The parallel with Benn’s action is dangerously frightening. What Benn is pellucid about is that he will be the judge of art forms in Guyana and art that he finds unpleasant he will intervene.
But more than this, Benn is saying that whatever impacts negatively on him he will intervene. Let anyone who studied political behaviour tell me this is not fascism.
In erasing the jurisdictional lines in the demarcation of power, Robeson Benn has taken Guyana further down the chasm of nihilism. For Robeson Benn the calypsonian has no right to have his song played on a station that is funded by money that comes from the public purse because he, Benn, judged it to be in bad taste.
But who is Benn to determine what distasteful art form is? He has absolutely no training in philosophy, art or cultural studies to decide if a calypso is sordid. But he will get away with his banana republic style because our opposition parties that are so obsessed with Clement Rohee will enter Parliament this week and watch for Rohee instead of now focusing their attention on Robeson Benn.

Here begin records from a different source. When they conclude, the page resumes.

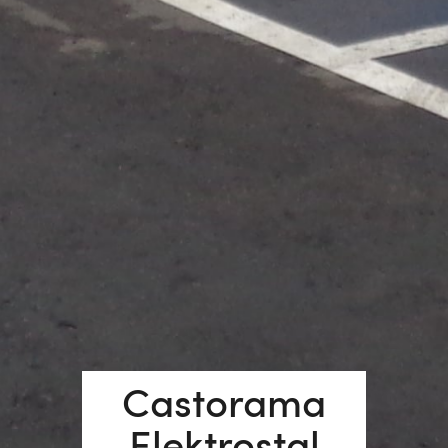
Castorama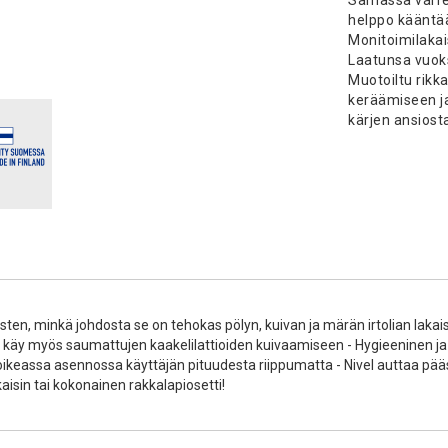
helppo kääntä
Monitoimilakais
Laatunsa vuoks
Muotoiltu rikk
keräämiseen j
kärjen ansiost
 vasten, minkä johdosta se on tehokas pölyn, kuivan ja märän irtolian lak
oille, käy myös saumattujen kaakelilattioiden kuivaamiseen - Hygieeninen 
 oikeassa asennossa käyttäjän pituudesta riippumatta - Nivel auttaa p
kaisin tai kokonainen rakkalapiosetti!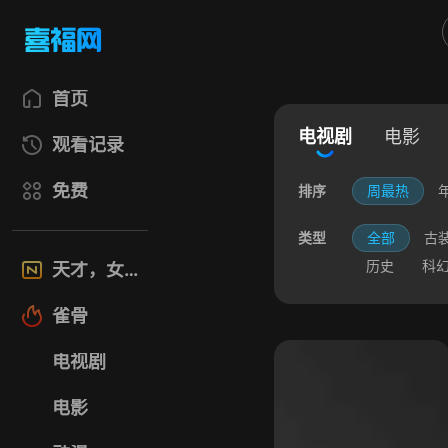
首页
电视剧
电影
观看记录
免费
排序
周最热
类型
全部
古
历史
科
天才，女友
雀骨
电视剧
电影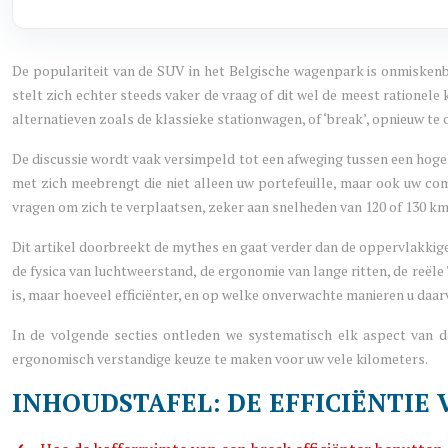
De populariteit van de SUV in het Belgische wagenpark is onmiskenbaa
stelt zich echter steeds vaker de vraag of dit wel de meest rationele 
alternatieven zoals de klassieke stationwagen, of ‘break’, opnieuw te
De discussie wordt vaak versimpeld tot een afweging tussen een hoge z
met zich meebrengt die niet alleen uw portefeuille, maar ook uw comf
vragen om zich te verplaatsen, zeker aan snelheden van 120 of 130 km
Dit artikel doorbreekt de mythes en gaat verder dan de oppervlakkige ve
de fysica van luchtweerstand, de ergonomie van lange ritten, de reële T
is, maar hoeveel efficiënter, en op welke onverwachte manieren u daar
In de volgende secties ontleden we systematisch elk aspect van de
ergonomisch verstandige keuze te maken voor uw vele kilometers.
INHOUDSTAFEL: DE EFFICIËNTIE 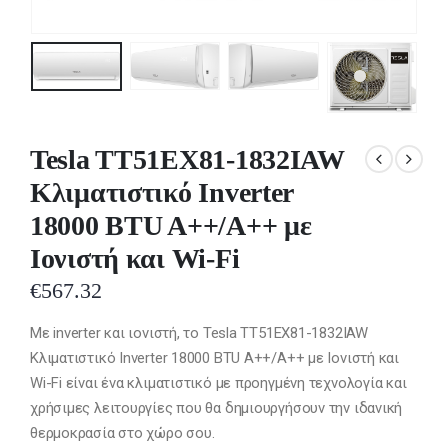
Tesla TT51EX81-1832IAW
Κλιματιστικό Inverter
18000 BTU A++/A++ με
Ιονιστή και Wi-Fi
€
567.32
Με inverter και ιονιστή, το Tesla TT51EX81-1832IAW
Κλιματιστικό Inverter 18000 BTU A++/A++ με Ιονιστή και
Wi-Fi είναι ένα κλιματιστικό με προηγμένη τεχνολογία και
χρήσιμες λειτουργίες που θα δημιουργήσουν την ιδανική
θερμοκρασία στο χώρο σου.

If as Benn clams that as a citizen he has a right to enter a public office to remove something he finds negatively impacting his life then, I ask all Guyanese to tell me as a citizen what I should do with the Guyana Chronicle. For more than eight years the Chronicle has been churning out three letters a week on me, making that about two hundred letters a year.

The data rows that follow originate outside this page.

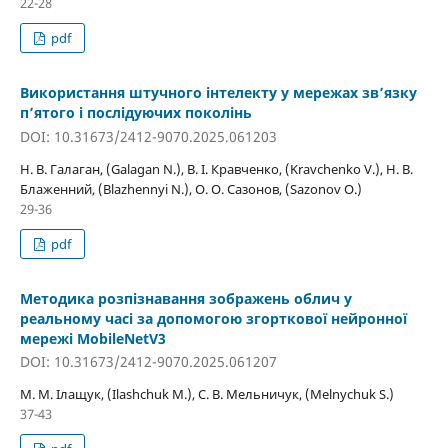
22-28
pdf
Використання штучного інтелекту у мережах зв’язку
п’ятого і послідуючих поколінь
DOI: 10.31673/2412-9070.2025.061203
Н. В. Галаган, (Galagan N.), В. І. Кравченко, (Kravchenko V.), Н. В.
Блаженний, (Blazhennyi N.), О. О. Сазонов, (Sazonov O.)
29-36
pdf
Методика розпізнавання зображень облич у
реальному часі за допомогою згорткової нейронної
мережі MobileNetV3
DOI: 10.31673/2412-9070.2025.061207
М. М. Ілащук, (Ilashchuk M.), С. В. Мельничук, (Melnychuk S.)
37-43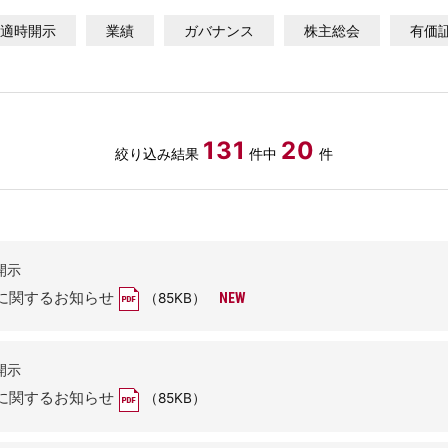
適時開示
業績
ガバナンス
株主総会
有価
131
20
絞り込み結果
件中
件
開示
に関するお知らせ
（85KB）
開示
に関するお知らせ
（85KB）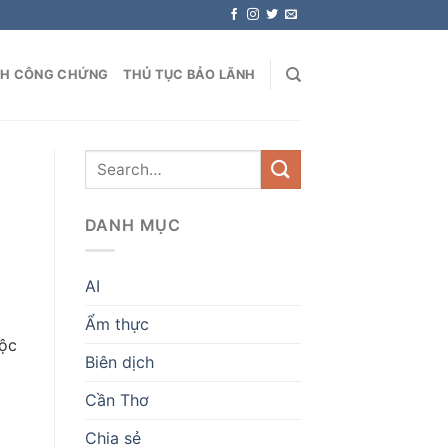
NH CÔNG CHỨNG
THỦ TỤC BẢO LÃNH
DANH MỤC
AI
Ẩm thực
độc
Biên dịch
Cần Thơ
Chia sẻ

These missives describe me in the most scandalous ways that make that calypso that Benn objected to look like a religious verse. Using Benn’s methodology I am now entitled to enter the Chronicle and order the editor to stop his cesspool behaviour.

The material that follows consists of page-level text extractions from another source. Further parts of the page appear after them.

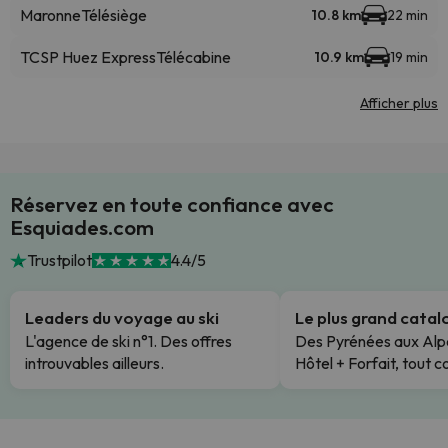
Maronne
Télésiège
10.8 km
22 min
TCSP Huez Express
Télécabine
10.9 km
19 min
Afficher plus
Réservez en toute confiance avec
Esquiades.com
Trustpilot
4.4/5
Leaders du voyage au ski
Le plus grand cata
L'agence de ski n°1. Des offres
Des Pyrénées aux Alp
introuvables ailleurs.
Hôtel + Forfait, tout c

The night belongs to Clement Rohee too. Speaking on NCN television (which Benn has arrogated to himself the right to dictate to) Rohee in clear language announced that his power as a Minister is backed by the votes his party received (his words). This statement, like Benn’s NCN incident, puts the two opposition parties in a quandary.
Rohee is simply saying that his party has power because it was elected. Rohee’s party in turn is saying to the AFC and APNU we don’t recognize your role in Parliament to delimit the power of the PPP Government because our votes are more important than the ones you received.
In other words, based on Rohee’s interpretation, votes only count when the PPP says so. It is the same with Benn. A calypso is clean or dirty based on Benn’s interpretation. Where does this leave the opposition in Parliament? Was there a national election in 2011? Who won what? Rohee and his PPP party have an unambiguous answer. The votes they got entitled him to be a Minister.
The votes the two opposition parties got do not translate into any kind of power.
This columnist has contended since the general elections in 2011 that if the PPP does not concede the constitutional power invested in Parliament, then the AFC and APNU should officially declare that they are not recognizing the minority status of the Executive. There is still time left to do this. It is called practical politics.